The arrest of Téllez at her home outside of Managua was theatrical in its excess, “an operation involving dozens of police and members of the special forces, the streets closed off and drones flying over her house, surely to determine if she had arms in her possession to resist. She had none,” former vice president Sergio Ramírez wrote.
“In the days of the struggle against Somoza, when she was underground, they wouldn’t have taken her alive. Now, her decision was to turn herself in, as a form of peaceful resistance, convinced that jail is also a form of resistance. Convinced that the armed struggle engenders, over and over, caudillo strongmen prepared to maintain themselves in power forever.”

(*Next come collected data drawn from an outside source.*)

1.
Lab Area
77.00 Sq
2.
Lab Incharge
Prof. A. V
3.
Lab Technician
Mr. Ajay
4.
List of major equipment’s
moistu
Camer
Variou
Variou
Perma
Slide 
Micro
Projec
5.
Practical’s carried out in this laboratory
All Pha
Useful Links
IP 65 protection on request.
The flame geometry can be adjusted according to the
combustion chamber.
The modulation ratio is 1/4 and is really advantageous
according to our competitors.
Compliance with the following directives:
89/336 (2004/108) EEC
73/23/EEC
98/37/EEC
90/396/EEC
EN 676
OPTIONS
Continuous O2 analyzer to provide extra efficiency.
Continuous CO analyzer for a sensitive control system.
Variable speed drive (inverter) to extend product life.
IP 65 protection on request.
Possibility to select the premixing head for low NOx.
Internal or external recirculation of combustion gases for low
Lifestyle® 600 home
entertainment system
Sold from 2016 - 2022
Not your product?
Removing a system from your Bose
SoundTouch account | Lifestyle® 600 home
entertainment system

If, like me, you went to Nicaragua during the 1980s to learn about the revolution, to protest against the Contra war, you might still be trying to wrap your head around what’s happened to the Sandinista Party since then: the draconian anti-abortion legislation Ortega imposed, bowing to the Catholic Church hierarchy, in 2006; the massacre of over 300 people in 2018 by government troops and paramilitaries—and now the crackdown on opposition figures from across the political spectrum.
The revolutionary leader who becomes a dictator is a cliché. Many have pointed to the trauma Ortega experienced first as a political prisoner (from 1967 to 1974) as well as the shock of his election loss to Violeta Chamorro (in 1990). But those events don’t explain the dictatorship. Rosario Murillo, Ortega’s partner since 1978 and his vice president since 2017, is widely seen as a ruthless and obsessive operator. It is she who, when 75-year-old Ortega is no longer able to serve, will become president of Nicaragua. But the ruler’s devious wife is also a cliché. In order for a dictatorship to grow, there has to be a level of instability and some people besides the dictator who benefit.

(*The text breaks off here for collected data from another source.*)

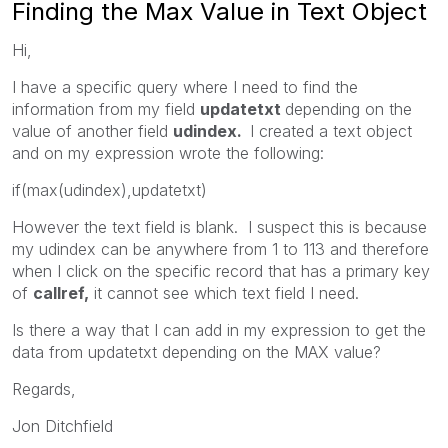
Finding the Max Value in Text Object
Hi,
I have a specific query where I need to find the
information from my field
updatetxt
depending on the
value of another field
udindex.
I created a text object
and on my expression wrote the following:
if(max(udindex),updatetxt)
However the text field is blank. I suspect this is because
my udindex can be anywhere from 1 to 113 and therefore
when I click on the specific record that has a primary key
of
callref,
it cannot see which text field I need.
Is there a way that I can add in my expression to get the
data from updatetxt depending on the MAX value?
Regards,
Jon Ditchfield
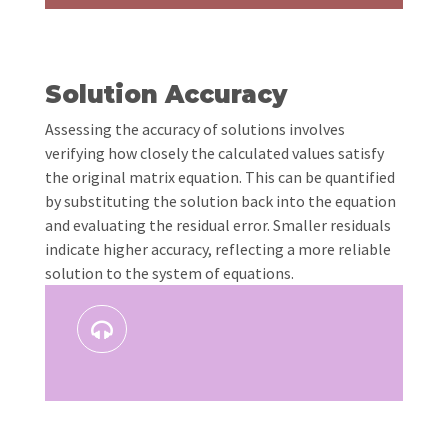
Solution Accuracy
Assessing the accuracy of solutions involves
verifying how closely the calculated values satisfy
the original matrix equation. This can be quantified
by substituting the solution back into the equation
and evaluating the residual error. Smaller residuals
indicate higher accuracy, reflecting a more reliable
solution to the system of equations.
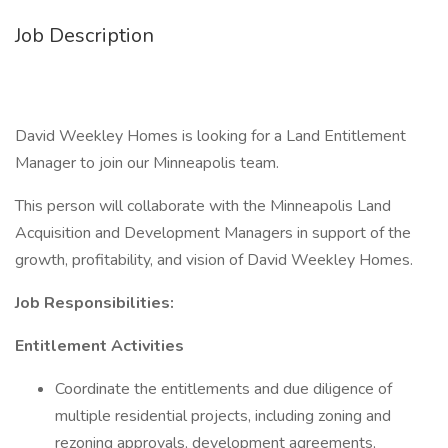
Job Description
David Weekley Homes is looking for a Land Entitlement
Manager to join our Minneapolis team.
This person will collaborate with the Minneapolis Land
Acquisition and Development Managers in support of the
growth, profitability, and vision of David Weekley Homes.
Job Responsibilities:
Entitlement Activities
Coordinate the entitlements and due diligence of
multiple residential projects, including zoning and
rezoning approvals, development agreements,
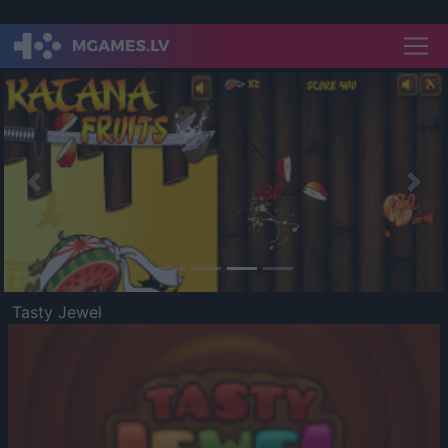
Previous
Nex
Tasty Jewel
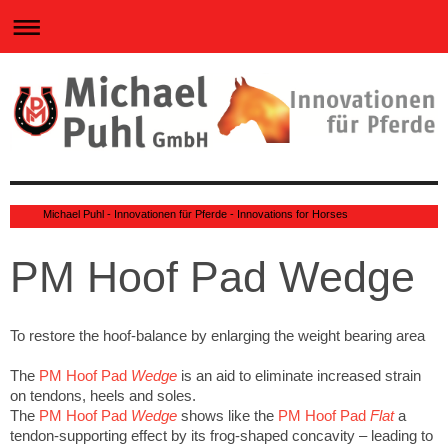
0
Michael Puhl - Innovationen für Pferde - Innovations for Horses
PM Hoof Pad Wedge
To restore the hoof-balance by enlarging the weight bearing area
The
PM Hoof Pad
Wedge
is an aid to eliminate increased strain
on tendons, heels and soles.
The
PM Hoof Pad
Wedge
shows like the
PM Hoof Pad
Flat
a
tendon-supporting effect by its frog-shaped concavity – leading to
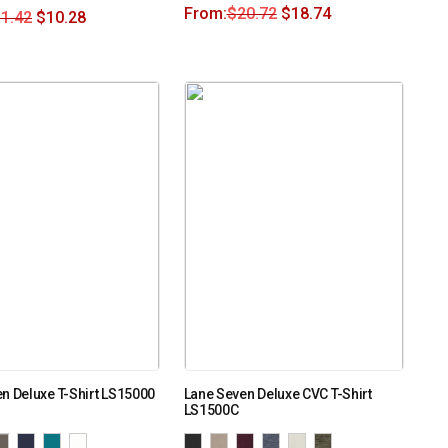
From:
$
20.72
$
18.74
1.42
$
10.28
n Deluxe T-Shirt LS15000
Lane Seven Deluxe CVC T-Shirt
LS1500C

Nicaragua’s instability, two years after the Contra war ended, was prolonged when center-right President Violeta Chamorro’s conciliatory policies were judged insufficiently anti-Sandinista by the US Congress, which, having promised aid to rebuild, instead cut off aid entirely. As Ortega became increasingly desperate to regain power, he found unlikely cohorts: Former president Arnoldo Alemán (later jailed for corruption) reached a power-sharing agreement with Ortega in 2000. Shortly before the 2006 election that brought him back to power, Ortega encouraged Sandinista lawmakers to support a total ban on abortion “as a gift to the Catholic Church.” Nicaragua is where it is now because of what journalist Tim Rogers has described as “political sycophants and private-sector enablers, thanks to an alliance between the government and COSEP, the country’s council of business chambers.”
The opposition figures arrested in June come from across the political spectrum. The list includes proposed presidential candidates Cristiana Chamorro (daughter of former president Violeta Chamorro), Lesther Alemán (a former student leader), and Arturo Cruz (a former Contra who served as Nicaragua’s US ambassador from 2007 to 2009). It also includes sociologist and human rights activist Tamara Dávila, lawyer and human rights activist Ana Margarita Vijil, and economist José Adán Aguerri. All of these people have been arrested unjustly, accused of treason or financial irregularity.